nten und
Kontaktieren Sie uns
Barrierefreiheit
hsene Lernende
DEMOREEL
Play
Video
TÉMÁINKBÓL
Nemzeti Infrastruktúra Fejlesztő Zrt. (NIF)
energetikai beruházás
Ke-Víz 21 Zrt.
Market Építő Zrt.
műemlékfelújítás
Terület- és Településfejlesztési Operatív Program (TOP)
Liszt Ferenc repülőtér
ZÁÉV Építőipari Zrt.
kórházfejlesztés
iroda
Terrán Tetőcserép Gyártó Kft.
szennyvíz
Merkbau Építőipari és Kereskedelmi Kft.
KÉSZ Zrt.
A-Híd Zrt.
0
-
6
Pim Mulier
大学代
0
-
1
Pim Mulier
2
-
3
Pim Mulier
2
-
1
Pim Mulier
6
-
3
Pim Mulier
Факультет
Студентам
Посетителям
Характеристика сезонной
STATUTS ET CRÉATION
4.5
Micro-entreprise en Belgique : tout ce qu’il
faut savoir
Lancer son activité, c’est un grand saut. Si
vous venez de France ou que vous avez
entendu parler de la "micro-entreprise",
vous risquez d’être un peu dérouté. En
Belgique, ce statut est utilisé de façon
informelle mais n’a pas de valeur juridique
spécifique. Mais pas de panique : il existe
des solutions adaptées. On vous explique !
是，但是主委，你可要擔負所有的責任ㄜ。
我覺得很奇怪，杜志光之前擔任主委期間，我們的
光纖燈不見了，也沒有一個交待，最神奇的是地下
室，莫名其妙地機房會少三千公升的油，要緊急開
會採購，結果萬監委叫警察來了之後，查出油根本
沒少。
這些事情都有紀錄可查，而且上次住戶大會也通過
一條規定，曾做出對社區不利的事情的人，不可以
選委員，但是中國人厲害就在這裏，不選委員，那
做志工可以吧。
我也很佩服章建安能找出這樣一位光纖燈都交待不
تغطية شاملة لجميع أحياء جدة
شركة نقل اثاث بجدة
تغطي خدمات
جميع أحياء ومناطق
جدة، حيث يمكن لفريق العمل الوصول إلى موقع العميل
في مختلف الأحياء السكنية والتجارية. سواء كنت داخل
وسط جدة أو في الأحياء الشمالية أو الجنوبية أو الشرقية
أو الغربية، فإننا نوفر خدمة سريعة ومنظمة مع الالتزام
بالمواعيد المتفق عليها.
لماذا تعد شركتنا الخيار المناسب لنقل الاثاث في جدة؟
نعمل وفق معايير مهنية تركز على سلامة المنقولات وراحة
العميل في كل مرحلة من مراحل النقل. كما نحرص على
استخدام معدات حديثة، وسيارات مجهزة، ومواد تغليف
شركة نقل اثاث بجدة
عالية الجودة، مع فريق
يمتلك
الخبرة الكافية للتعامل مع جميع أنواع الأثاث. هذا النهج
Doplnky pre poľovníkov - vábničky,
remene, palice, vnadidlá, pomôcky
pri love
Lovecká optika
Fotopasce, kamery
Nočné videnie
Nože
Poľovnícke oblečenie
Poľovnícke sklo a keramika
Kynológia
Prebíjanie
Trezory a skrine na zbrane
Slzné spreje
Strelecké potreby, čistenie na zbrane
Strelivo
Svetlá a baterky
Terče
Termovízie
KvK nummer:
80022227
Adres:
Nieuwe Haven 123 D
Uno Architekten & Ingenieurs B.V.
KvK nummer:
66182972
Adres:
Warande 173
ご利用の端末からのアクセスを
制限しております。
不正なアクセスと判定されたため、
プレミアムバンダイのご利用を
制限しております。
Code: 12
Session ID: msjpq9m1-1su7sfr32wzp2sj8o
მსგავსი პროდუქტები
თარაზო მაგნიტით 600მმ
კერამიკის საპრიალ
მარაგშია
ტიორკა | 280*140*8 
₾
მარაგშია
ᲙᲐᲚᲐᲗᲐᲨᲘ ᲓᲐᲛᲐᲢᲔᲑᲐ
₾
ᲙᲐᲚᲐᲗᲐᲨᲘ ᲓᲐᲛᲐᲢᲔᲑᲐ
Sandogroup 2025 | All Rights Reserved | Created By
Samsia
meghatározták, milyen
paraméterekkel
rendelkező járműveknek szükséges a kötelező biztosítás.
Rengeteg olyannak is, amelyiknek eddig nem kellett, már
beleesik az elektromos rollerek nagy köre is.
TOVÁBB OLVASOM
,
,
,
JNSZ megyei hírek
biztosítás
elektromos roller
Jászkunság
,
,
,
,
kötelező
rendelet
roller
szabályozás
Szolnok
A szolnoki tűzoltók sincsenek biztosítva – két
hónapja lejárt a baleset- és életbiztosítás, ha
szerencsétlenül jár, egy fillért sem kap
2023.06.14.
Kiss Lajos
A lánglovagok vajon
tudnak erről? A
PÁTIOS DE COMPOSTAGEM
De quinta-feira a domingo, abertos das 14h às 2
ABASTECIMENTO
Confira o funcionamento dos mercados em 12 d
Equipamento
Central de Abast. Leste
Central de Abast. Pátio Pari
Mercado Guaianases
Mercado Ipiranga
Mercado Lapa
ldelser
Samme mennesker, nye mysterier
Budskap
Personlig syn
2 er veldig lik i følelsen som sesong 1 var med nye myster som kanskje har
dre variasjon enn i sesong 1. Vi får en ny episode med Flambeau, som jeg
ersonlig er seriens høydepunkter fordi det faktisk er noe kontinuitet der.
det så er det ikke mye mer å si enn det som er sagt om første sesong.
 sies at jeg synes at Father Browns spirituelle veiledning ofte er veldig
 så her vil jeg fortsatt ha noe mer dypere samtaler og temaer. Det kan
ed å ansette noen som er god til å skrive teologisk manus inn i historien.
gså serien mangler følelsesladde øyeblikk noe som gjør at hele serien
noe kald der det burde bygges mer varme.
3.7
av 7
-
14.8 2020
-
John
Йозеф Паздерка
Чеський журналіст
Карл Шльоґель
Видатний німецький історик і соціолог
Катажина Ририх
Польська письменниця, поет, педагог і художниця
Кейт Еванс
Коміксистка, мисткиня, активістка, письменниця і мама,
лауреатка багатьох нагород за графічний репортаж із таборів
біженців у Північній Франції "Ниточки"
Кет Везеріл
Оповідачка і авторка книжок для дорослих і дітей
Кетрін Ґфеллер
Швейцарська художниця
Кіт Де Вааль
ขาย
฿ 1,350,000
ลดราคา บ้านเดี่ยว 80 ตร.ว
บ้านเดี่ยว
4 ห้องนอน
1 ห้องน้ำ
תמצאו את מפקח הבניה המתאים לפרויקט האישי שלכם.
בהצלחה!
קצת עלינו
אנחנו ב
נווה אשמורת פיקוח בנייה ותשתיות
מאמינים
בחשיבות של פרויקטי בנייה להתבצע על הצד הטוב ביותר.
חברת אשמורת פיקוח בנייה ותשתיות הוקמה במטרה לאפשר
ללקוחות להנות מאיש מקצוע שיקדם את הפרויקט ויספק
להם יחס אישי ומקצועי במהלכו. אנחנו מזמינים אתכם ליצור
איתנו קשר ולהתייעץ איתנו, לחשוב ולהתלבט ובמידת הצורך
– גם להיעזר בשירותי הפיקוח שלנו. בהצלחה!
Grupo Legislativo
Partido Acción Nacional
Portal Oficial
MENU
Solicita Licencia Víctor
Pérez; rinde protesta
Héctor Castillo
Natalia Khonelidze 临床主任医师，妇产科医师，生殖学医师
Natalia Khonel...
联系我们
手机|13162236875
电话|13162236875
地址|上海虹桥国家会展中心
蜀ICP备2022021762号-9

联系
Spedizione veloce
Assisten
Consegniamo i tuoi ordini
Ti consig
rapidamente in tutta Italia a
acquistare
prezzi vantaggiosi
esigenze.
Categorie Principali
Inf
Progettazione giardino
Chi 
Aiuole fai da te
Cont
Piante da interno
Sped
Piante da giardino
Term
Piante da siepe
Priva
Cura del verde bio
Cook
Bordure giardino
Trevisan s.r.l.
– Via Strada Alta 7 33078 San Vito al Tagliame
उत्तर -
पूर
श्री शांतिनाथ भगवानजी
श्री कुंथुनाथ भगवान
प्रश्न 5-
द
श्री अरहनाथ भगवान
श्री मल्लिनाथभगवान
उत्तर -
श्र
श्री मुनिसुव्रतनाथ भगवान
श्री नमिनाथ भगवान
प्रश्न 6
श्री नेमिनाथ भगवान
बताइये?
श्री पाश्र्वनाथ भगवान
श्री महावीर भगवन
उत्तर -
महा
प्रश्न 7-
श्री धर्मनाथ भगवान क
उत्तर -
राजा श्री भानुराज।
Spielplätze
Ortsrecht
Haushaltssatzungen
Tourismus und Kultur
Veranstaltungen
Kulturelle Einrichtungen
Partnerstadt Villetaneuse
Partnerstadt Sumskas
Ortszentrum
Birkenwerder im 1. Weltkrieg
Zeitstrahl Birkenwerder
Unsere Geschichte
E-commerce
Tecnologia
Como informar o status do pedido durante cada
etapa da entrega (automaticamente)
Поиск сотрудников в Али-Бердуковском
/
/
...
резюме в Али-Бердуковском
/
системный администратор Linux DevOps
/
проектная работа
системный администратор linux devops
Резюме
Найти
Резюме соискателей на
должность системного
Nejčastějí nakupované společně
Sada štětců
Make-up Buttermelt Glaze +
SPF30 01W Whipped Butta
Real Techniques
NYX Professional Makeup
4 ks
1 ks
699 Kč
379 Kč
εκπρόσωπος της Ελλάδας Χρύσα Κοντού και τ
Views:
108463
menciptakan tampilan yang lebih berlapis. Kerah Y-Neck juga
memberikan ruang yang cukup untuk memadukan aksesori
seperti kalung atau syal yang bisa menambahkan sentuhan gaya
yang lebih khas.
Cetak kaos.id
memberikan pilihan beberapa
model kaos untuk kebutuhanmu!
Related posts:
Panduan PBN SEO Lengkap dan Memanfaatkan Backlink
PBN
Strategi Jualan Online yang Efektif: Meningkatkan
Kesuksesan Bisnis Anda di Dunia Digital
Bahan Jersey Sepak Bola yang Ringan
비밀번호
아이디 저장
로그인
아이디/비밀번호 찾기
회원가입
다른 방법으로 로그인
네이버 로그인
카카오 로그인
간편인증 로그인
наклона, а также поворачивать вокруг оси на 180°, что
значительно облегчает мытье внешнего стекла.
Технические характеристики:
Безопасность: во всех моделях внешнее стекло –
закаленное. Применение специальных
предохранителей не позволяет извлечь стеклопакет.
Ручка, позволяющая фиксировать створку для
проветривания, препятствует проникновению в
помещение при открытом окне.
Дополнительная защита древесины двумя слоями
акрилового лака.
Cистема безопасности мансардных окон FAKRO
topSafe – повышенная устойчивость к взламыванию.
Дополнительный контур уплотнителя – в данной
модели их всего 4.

● **TASK**
Restate the records above verbatim up to and including the line containing "Характеристика сезонной".

● **SOLUTION FOR THIS TASK**
nten und
Kontaktieren Sie uns
Barrierefreiheit
hsene Lernende
DEMOREEL
Play
Video
TÉMÁINKBÓL
Nemzeti Infrastruktúra Fejlesztő Zrt. (NIF)
energetikai beruházás
Ke-Víz 21 Zrt.
Market Építő Zrt.
műemlékfelújítás
Terület- és Településfejlesztési Operatív Program (TOP)
Liszt Ferenc repülőtér
ZÁÉV Építőipari Zrt.
kórházfejlesztés
iroda
Terrán Tetőcserép Gyártó Kft.
szennyvíz
Merkbau Építőipari és Kereskedelmi Kft.
KÉSZ Zrt.
A-Híd Zrt.
0
-
6
Pim Mulier
大学代
0
-
1
Pim Mulier
2
-
3
Pim Mulier
2
-
1
Pim Mulier
6
-
3
Pim Mulier
Факультет
Студентам
Посетителям
Характеристика сезонной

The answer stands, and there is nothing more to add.